Civil Rights Timeline Activity

  • 14th Amendment

    14th Amendment
    The amendment allowed all people who were born or naturalized in the US, to be considered a citizen of the country no matter the circumstances, this also meant that no states in the country should make laws that affect the peoples privileges.
  • 13th Amendment

    13th Amendment
    This amendment declared that slavery should be no more, meaning that it abolished slavery, and involuntary servitude, except as a punishment in crime towards African Americans
  • 15th Amendment

    15th Amendment
    This amendment allowed the rights of citizens to vote should not be abridged or interfered with by any state because of color, race, or previous experience with slavery, or servitude.
  • Plessey v. Ferguson

    Plessey v. Ferguson
    This case revolved around the idea that racial segregation could happen to public places as long as they are equal in quality, or "Separate to be Equal".
  • Truman desegregating the military

    Truman desegregating the military
    In this event President Truman gave an executive order to abolish racial discrimination in the United States Armed Forces. His actions lead to the end of segregation services, towards African Americans, and colored people
  • Brown V. Board of Education

    Brown V. Board of Education
    In this case, a plaintiff named Oliver Brown filed a class-suit against the Board of Education of Topeka, Kansas, after his daughter, Linda Brown, was denied entrance to Topeka’s all-white elementary schools. Brown claimed that schools for black children were not equal to the white schools, and that segregation violated the so-called “equal protection clause” of the 14th Amendment.
  • Rosa Parks / Montgomery Bus Boycott

    Rosa Parks / Montgomery Bus Boycott
    In this period of time, the Montgomery Bus Boycott was a civil-rights protest that African Americans did, to prove that they would refuse to ride city buses, to protest against segregation. Four days before the boycott began, Rosa Parks, an African-American woman, was arrested and fined $10 and 4 more for her court fees, and also for refusing to yield her bus seat to a white man.
  • Little Rock Crisis

    Little Rock Crisis
    The Little Rock Nine were a group of nine black students who enrolled at formerly all-white Central High School in Little Rock, Arkansas. Despite the preventing of their entrance to the school, with guards standing in front of the schools entrance, the nine students registered to be the first African Americans to attend Central High School.
  • Sit-in movement

    Sit-in movement
    Sit-in's in restaurants first began when four students from North Carolina A & T College sat down at a Woolworth lunch counter in downtown Greensboro, North Carolina.
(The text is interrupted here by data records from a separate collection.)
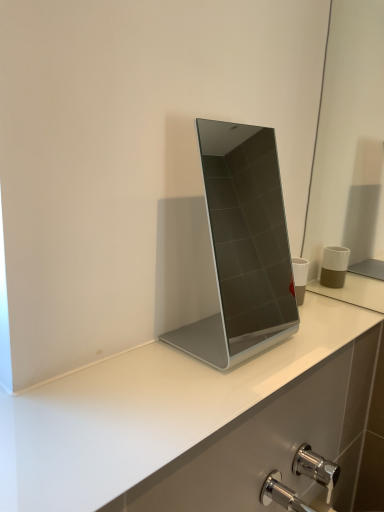 The height and width of the screenshot is (512, 384). What do you see at coordinates (316, 468) in the screenshot?
I see `chrome metallic tap at lower right` at bounding box center [316, 468].

Image resolution: width=384 pixels, height=512 pixels. I want to click on chrome metallic tap at lower right, so click(316, 468).

Measure the distance between point [329,464] and camera.

Point [329,464] and camera are 36.42 inches apart from each other.

This screenshot has height=512, width=384. Describe the element at coordinates (243, 247) in the screenshot. I see `sleek silver laptop at center` at that location.

Image resolution: width=384 pixels, height=512 pixels. I want to click on sleek silver laptop at center, so click(x=243, y=247).

What is the approximate width of sleek silver laptop at center?

6.83 inches.

In order to click on chrome metallic tap at lower right in this screenshot , I will do `click(316, 468)`.

From the picture: Is sleek silver laptop at center to the left of chrome metallic tap at lower right from the viewer's perspective?

Correct, you'll find sleek silver laptop at center to the left of chrome metallic tap at lower right.

Is sleek silver laptop at center further to camera compared to chrome metallic tap at lower right?

No, it is in front of chrome metallic tap at lower right.

Which is in front, point (215, 255) or point (294, 471)?

The point (294, 471) is closer to the camera.

From the image's perspective, does sleek silver laptop at center appear lower than chrome metallic tap at lower right?

Actually, sleek silver laptop at center appears above chrome metallic tap at lower right in the image.

From a real-world perspective, is sleek silver laptop at center positioned over chrome metallic tap at lower right based on gravity?

Yes, from a real-world perspective, sleek silver laptop at center is on top of chrome metallic tap at lower right.

Considering the sizes of sleek silver laptop at center and chrome metallic tap at lower right in the image, is sleek silver laptop at center wider or thinner than chrome metallic tap at lower right?

Considering their sizes, sleek silver laptop at center looks broader than chrome metallic tap at lower right.

Which of these two, sleek silver laptop at center or chrome metallic tap at lower right, stands shorter?

chrome metallic tap at lower right is shorter.

Does sleek silver laptop at center have a smaller size compared to chrome metallic tap at lower right?

Incorrect, sleek silver laptop at center is not smaller in size than chrome metallic tap at lower right.

Is sleek silver laptop at center situated inside chrome metallic tap at lower right or outside?

sleek silver laptop at center is not enclosed by chrome metallic tap at lower right.

Would you consider sleek silver laptop at center to be distant from chrome metallic tap at lower right?

Yes, sleek silver laptop at center is far from chrome metallic tap at lower right.

Is sleek silver laptop at center oriented away from chrome metallic tap at lower right?

That's not correct — sleek silver laptop at center is not looking away from chrome metallic tap at lower right.

Measure the distance between sleek silver laptop at center and chrome metallic tap at lower right.

8.55 feet.

Where is `laptop in front of the chrome metallic tap at lower right`? laptop in front of the chrome metallic tap at lower right is located at coordinates (243, 247).

Considering the positions of objects chrome metallic tap at lower right and sleek silver laptop at center in the image provided, who is more to the left, chrome metallic tap at lower right or sleek silver laptop at center?

From the viewer's perspective, sleek silver laptop at center appears more on the left side.

In the image, is chrome metallic tap at lower right positioned in front of or behind sleek silver laptop at center?

Clearly, chrome metallic tap at lower right is behind sleek silver laptop at center.

Is point (312, 452) closer to viewer compared to point (173, 334)?

No.

From the image's perspective, which one is positioned lower, chrome metallic tap at lower right or sleek silver laptop at center?

chrome metallic tap at lower right is shown below in the image.

From a real-world perspective, is chrome metallic tap at lower right on sleek silver laptop at center?

No.

Is chrome metallic tap at lower right thinner than sleek silver laptop at center?

Yes.

Is chrome metallic tap at lower right taller than sleek silver laptop at center?

In fact, chrome metallic tap at lower right may be shorter than sleek silver laptop at center.

Between chrome metallic tap at lower right and sleek silver laptop at center, which one has smaller size?

With smaller size is chrome metallic tap at lower right.

Do you think chrome metallic tap at lower right is within sleek silver laptop at center, or outside of it?

chrome metallic tap at lower right is located beyond the bounds of sleek silver laptop at center.

Are chrome metallic tap at lower right and sleek silver laptop at center located far from each other?

Indeed, chrome metallic tap at lower right is not near sleek silver laptop at center.

Is chrome metallic tap at lower right oriented away from sleek silver laptop at center?

chrome metallic tap at lower right does not have its back to sleek silver laptop at center.

What are the coordinates of `tap on the right of sleek silver laptop at center` in the screenshot? It's located at (316, 468).

Find the location of `laptop on the left of chrome metallic tap at lower right`. laptop on the left of chrome metallic tap at lower right is located at coordinates (243, 247).

Image resolution: width=384 pixels, height=512 pixels. In order to click on tap to the right of sleek silver laptop at center in this screenshot , I will do `click(316, 468)`.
In the sit-in's it was simple sit quietly and wait to be served. Often the participants would be disrespected and threatened by local customers. SIT-IN organizers believed that if the violence were only on the part of the white community, the world would see the righteousness of their cause.
  • Freedom Riders

    Freedom Riders
    Freedom Riders were groups of white and African American civil rights activists who participated in Freedom Rides, bus trips through the American South to protest segregated bus terminals. Most of the time the riders were confronted with police officers that arrested them, as well as horrific violence from white protesters along their routes, but also drew international attention to their cause.
  • James Meredith and Ole Miss

    James Meredith and Ole Miss
    This event was about measures safely being taken to transport James Meredith to the University of Mississippi, where he enrolled in accordance with a U.S. Supreme Court decision upholding desegregation of the institution. He was to be protected because of the Ole Miss riot that had occurred, because of his enrollment.